Война, эвакуация, возвращение в Москву… Нет, были еще и довоенные события, связанные с отцом, о которых я знаю, конечно, только по рассказам мамы. Папа мой возглавлял крупное авиационное предприятие. Человек был яркий, неординарный, талантливый. Диапазон образования неслабый: Московская консерватория по классу композиции и Военно-воздушная академия имени Жуковского. Свободно владел четырьмя языками, грассировал, был красив, удивительно артистичен. Играть мог на любом инструменте, даже на пиле. Его отец, Владимир Константинович Шиловский, коннозаводчик, владел театром в Малаховке, во время пожара погиб вместе со своим театром. Мама — графиня Елизавета Сергеевна Шереметева — побеждала на конкурсах красоты в Париже… При таком родстве мой отец в сталинские времена уцелел чудом.

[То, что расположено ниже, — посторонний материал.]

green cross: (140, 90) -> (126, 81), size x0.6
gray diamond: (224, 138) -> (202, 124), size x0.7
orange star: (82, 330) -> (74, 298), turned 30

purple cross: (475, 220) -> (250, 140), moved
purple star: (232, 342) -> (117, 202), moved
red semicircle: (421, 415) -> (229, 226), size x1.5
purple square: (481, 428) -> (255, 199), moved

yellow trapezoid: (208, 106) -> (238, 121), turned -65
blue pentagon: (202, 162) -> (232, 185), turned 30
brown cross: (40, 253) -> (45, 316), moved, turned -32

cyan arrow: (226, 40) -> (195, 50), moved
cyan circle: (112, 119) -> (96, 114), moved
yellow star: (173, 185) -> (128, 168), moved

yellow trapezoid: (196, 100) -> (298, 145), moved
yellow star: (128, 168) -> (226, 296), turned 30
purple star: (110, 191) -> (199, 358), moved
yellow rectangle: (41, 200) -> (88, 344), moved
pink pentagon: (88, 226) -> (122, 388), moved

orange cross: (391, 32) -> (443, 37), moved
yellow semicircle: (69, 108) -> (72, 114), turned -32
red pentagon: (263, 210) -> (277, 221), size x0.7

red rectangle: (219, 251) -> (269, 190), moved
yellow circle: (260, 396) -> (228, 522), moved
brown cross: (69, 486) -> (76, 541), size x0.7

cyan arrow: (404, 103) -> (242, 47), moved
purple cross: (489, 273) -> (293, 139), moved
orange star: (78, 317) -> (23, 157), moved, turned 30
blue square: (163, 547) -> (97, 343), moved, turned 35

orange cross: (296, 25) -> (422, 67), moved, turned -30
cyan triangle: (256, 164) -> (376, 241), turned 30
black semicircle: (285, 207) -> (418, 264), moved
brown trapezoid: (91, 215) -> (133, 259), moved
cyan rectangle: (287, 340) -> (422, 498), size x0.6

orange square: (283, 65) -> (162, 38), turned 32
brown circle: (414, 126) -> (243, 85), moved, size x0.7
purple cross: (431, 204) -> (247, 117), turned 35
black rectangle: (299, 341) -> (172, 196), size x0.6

Однажды его друзья, а это были первые Герои Советского Союза Громов, Водопьянов и Молоков, пришли к нам домой, сообщили папе о том, что подписан приказ о его аресте, убедили немедленно собрать необходимые вещи и уезжать. Отъезд был подготовлен. Отца посадили в автомобиль и проводили до самолета, отправляющегося в Якутию, в порт Тикси — там он уже был назначен на должность начальника этой бухты… Той же ночью за папой пришли сотрудники НКВД, но он был уже недосягаем, практически на краю земли, дальше сослать было невозможно. Как только началась война, отец добровольцем пошел на фронт. Там у него началась другая личная биография. Когда вернулся, очень переживал по поводу сложившейся двойственной ситуации, хотел вновь наладить отношения с мамой, но она была бескомпромиссна.

С Николаем Бурляевым в фильме «Военно-полевой роман». 1983 г.
С Николаем Бурляевым в фильме «Военно-полевой роман». 1983 г.

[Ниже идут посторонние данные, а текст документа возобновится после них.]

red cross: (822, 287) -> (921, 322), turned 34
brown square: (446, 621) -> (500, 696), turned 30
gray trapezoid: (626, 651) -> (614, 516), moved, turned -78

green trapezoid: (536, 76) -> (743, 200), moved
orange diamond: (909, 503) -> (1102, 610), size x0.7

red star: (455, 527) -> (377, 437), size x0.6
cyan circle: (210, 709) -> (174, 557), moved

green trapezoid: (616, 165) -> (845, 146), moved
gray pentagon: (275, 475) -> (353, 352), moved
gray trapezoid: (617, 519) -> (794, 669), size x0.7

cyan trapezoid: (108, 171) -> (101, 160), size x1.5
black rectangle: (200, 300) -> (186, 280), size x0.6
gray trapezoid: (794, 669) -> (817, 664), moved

Из моей жизни папа все-таки не исчез — мы с ним поддерживали отношения, периодически общались, переписывались.

Однако поднимала меня мама одна — как говорится, с кровушкой, из последних сил. Работала заведующей инструментальным цехом на авиамоторном заводе, который во время войны был эвакуирован в Казань. Плыли туда на баржах ночами, а днем прятались, спасаясь от бомбежек. Еще вспоминается, как провалился на барже в глубокий люк — летел метров, наверное, десять. Помню ощущение полета и то, как вдруг очутился словно в люльке, — оказывается, матрос случайно подставил свой бушлат и чудом спас меня, 3-летнего... Жили мы в Казани в сарайчике из фанеры, в 12-метровой комнате, разделенной простыней на две семьи. Рядом — лагерь с заключенными. Начальник этого заведения, в моем представлении хороший, добрый дядька, почему-то меня очень полюбил, все баловал чем-то…

Когда вернулись в Москву, мама отдала меня в детский сад-пятидневку, поскольку сама практически неделями не выходила с завода, вкалывала там вместе со всеми — для фронта, для победы.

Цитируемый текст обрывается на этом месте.